When does a one-year old deserve to serve time in prison? It’s a puzzling question that only makes sense within the context of Iran’s persecutory and often bizarre legal system & the government’s persecution of Iranian Baha’is. In April 2013, Baha’i mother Elham Ruzbehi reported to Senman Prison with her daughter of one year in her arms. She was there to serve a a two-year sentence on charges of “collusion and assembly against national security” and “propaganda against the regime”. Prison officials checked her daughter in with her.

Ruzbehi had been arrested almost two years prior to her imprisonment. In February 2011, security officials that day had conducted a series of arrests of several Baha’i mothers, including Zohreh Nikayin/Tebyanian and Taraneh Nik-Aein/Torabian. Their homes were raided, their personal belongings confiscated, and they were taken into custody. Two months later, after being released, Ruzbehi was arrested once more — this time she was pregnant. The original sentence was 3 years, but she was able to get the sentence reduced to 2 in appeals court.
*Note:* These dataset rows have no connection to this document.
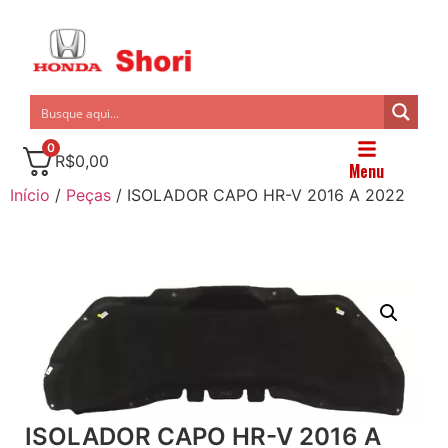
0
R$
0,00
Menu
Início
/
Peças
/ ISOLADOR CAPO HR-V 2016 A 2022
ISOLADOR CAPO HR-V 2016 A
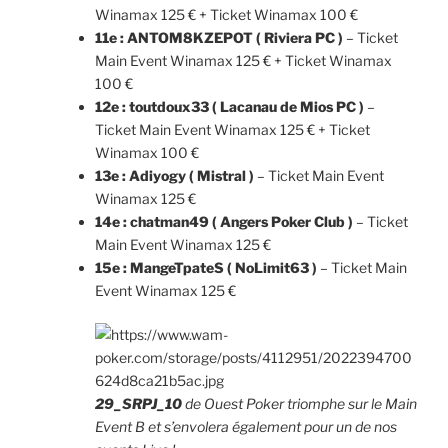
Winamax 125 € + Ticket Winamax 100 €
11e : ANTOM8KZEPOT ( Riviera PC )
– Ticket
Main Event Winamax 125 € + Ticket Winamax
100 €
12e : toutdoux33 ( Lacanau de Mios PC )
–
Ticket Main Event Winamax 125 € + Ticket
Winamax 100 €
13e : Adiyogy ( Mistral )
– Ticket Main Event
Winamax 125 €
14e : chatman49 ( Angers Poker Club )
– Ticket
Main Event Winamax 125 €
15e : MangeTpateS ( NoLimit63 )
– Ticket Main
Event Winamax 125 €
29_SRPJ_10
de Ouest Poker triomphe sur le Main
Event B et s’envolera également pour un de nos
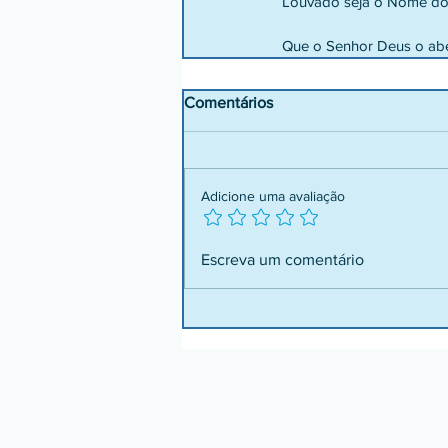
Louvado seja o Nome do
Que o Senhor Deus o abe
Comentários
Adicione uma avaliação
Escreva um comentário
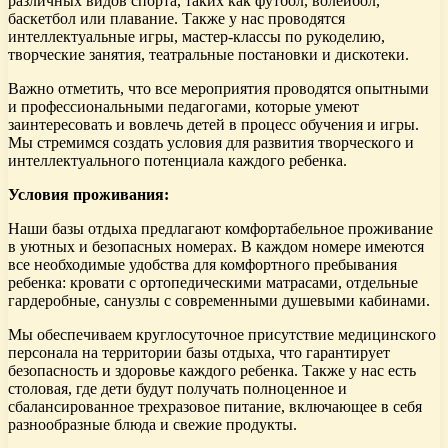
различных видов спорта, таких как футбол, волейбол,
баскетбол или плавание. Также у нас проводятся
интеллектуальные игры, мастер-классы по рукоделию,
творческие занятия, театральные постановки и дискотеки.
Важно отметить, что все мероприятия проводятся опытными
и профессиональными педагогами, которые умеют
заинтересовать и вовлечь детей в процесс обучения и игры.
Мы стремимся создать условия для развития творческого и
интеллектуального потенциала каждого ребенка.
Условия проживания:
Наши базы отдыха предлагают комфортабельное проживание
в уютных и безопасных номерах. В каждом номере имеются
все необходимые удобства для комфортного пребывания
ребенка: кровати с ортопедическими матрасами, отдельные
гардеробные, санузлы с современными душевыми кабинами.
Мы обеспечиваем круглосуточное присутствие медицинского
персонала на территории базы отдыха, что гарантирует
безопасность и здоровье каждого ребенка. Также у нас есть
столовая, где дети будут получать полноценное и
сбалансированное трехразовое питание, включающее в себя
разнообразные блюда и свежие продукты.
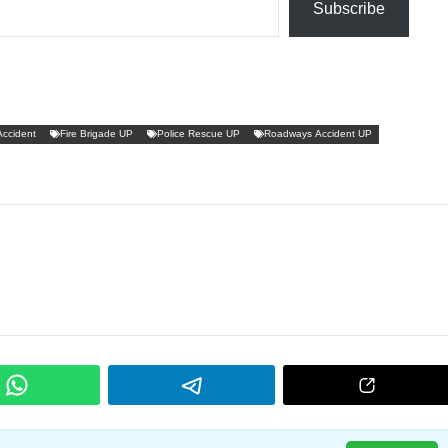
Subscribe
Accident
Fire Brigade UP
Police Rescue UP
Roadways Accident UP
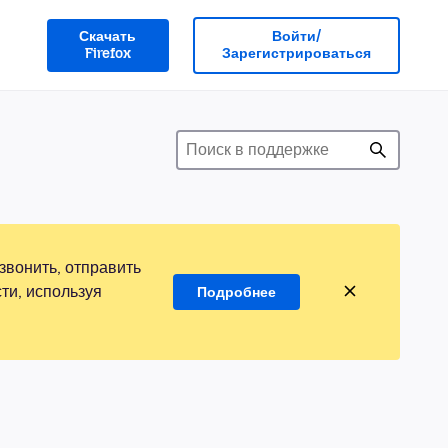
Скачать
Войти/
Firefox
Зарегистрироваться
звонить, отправить
ти, используя
Подробнее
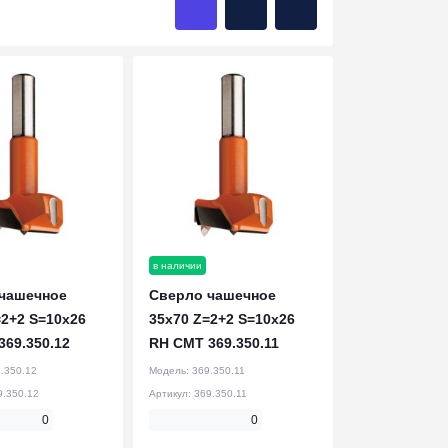
в наличии
чашечное
Сверло чашечное
=2+2 S=10x26
35x70 Z=2+2 S=10x26
369.350.12
RH CMT 369.350.11
.350.12
Модель:
369.350.11
9.350.12
Артикул:
369.350.11
0
0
Like most Baha’is imprisoned in Iran, the charges were based on little more than xenophobic depictions of Baha’is as insidious foreigners, conspiring with state enemies against the government of Iran (and, by extension, Islam). Baha’i mothers & children are not spared these children are not spared these accusations.

If this seems unusual, it’s not. In fact, the Iranian government has made a nasty habit of imprisoning Baha’i mothers with their infants. Ruzbehi is only one among at least four Baha’i mothers who were forced to share a cell with their children; at least two of those mothers, Zohreh Nikayin/Tebyanian and Taraneh Torabi/Ehsani, who were arrested the same day as Ruzbehi, are still imprisoned with their children. And the conditions in Senman Prison are no better for these mothers, wrote Abdu’l-Missagh Ghadirian, a professor of medicine at McGill University, in a recent blogpost for Common Ground Group: “Because of limited space for so many women, some of the Baha’is sleep on the floor, which, for those with babies, is unsafe and intolerable,” he wrote, ”And what is happening to the Baha’i and other women prisoners is not unique to Semnan. It also occurs in other Iranian cities.”